December 23, 2025
Blackout, bots, and blocked boulevards
Autonomously navigating the real world: lessons from the PG&E outage
SF blackout turns robocars into roadblocks, locals rage while Waymo promises “updates”
TLDR: Waymo paused its self-driving service during SF’s blackout after cars contributed to gridlock, and it’s rolling out updates for outage awareness. The community split between outrage over road-blocking robots and a debate on what “autonomous” should mean, making this a test of trust in robo-drivers.

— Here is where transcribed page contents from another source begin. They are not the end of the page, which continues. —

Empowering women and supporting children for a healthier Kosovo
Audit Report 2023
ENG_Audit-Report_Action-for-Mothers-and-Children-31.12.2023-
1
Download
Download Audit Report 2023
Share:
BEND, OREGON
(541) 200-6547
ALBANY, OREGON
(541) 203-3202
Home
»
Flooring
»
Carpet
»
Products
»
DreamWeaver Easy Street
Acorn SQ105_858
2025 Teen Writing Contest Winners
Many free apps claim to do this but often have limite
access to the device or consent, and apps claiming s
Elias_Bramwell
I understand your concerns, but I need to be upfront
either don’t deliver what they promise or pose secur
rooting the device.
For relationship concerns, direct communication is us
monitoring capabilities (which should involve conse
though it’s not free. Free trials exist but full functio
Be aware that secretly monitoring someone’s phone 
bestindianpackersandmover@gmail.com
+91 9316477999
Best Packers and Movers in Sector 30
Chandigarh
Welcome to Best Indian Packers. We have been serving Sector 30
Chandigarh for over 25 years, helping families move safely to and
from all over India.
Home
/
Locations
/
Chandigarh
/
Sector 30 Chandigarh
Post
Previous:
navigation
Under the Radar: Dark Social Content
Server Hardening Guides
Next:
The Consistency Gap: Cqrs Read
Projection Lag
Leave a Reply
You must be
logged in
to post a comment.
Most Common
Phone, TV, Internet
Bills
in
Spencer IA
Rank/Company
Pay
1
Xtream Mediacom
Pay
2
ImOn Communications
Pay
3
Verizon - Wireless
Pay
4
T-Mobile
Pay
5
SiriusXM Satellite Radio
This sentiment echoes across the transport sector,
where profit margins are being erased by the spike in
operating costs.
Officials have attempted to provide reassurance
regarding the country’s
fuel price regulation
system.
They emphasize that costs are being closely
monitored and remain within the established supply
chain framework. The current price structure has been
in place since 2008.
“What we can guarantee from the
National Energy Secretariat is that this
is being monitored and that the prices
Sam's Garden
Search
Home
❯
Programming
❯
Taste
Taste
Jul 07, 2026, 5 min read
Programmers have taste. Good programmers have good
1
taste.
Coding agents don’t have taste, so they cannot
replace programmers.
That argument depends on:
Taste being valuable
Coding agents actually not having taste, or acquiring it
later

When San Francisco went dark in a massive PG&E power outage, Waymo’s self-driving fleet hit a very human problem: panic at the four-way stops. The company says its cars handled more than 7,000 dark signals, but a surge of “confirmation checks” jammed the system, helped clog streets, and forced Waymo to pause service while police managed intersections. Now Waymo vows fleet-wide updates, better emergency playbooks, and more first-responder training—because the robots need blackout context.
Online, the vibe was pure drama. One commenter dropped the Hacker News thread like a tea grenade, and the strongest chorus was disbelief: how was “blackout mode” not already a thing? Another camp was furious that a private company’s cars became literal obstacles during an emergency—“our roads aren’t your beta test,” the mood implied. There was a splash of irony too: robots built to make streets safer ended up freezing when the lights went out. But a quieter group defended the nuance: “autonomous” doesn’t mean never asking for help, and caution beats chaos.
Humor came fast: memes of robocars stuck at four-way stops forever, jokes about “press F to continue,” and quips that the latest update is a firmware patch for common sense. In short: blackout meets bot-brain, and the city had thoughts.
Key Points
- •A PG&E outage cut power to nearly one-third of San Francisco, disabling many traffic signals and causing severe congestion.
- •Waymo’s vehicles traversed over 7,000 dark signals, but increased confirmation requests created backlogs and delays that contributed to congestion.
- •Waymo is deploying fleet-wide updates to provide vehicles with regional outage context, enabling more decisive navigation at dark intersections.
- •As officials urged the public to stay off roads, Waymo paused service, instructed vehicles to pull over and park, and returned them to depots in waves.
- •Waymo will enhance emergency preparedness, coordinate with Mayor Lurie’s team, and expand first-responder training, having already trained 25,000+ personnel.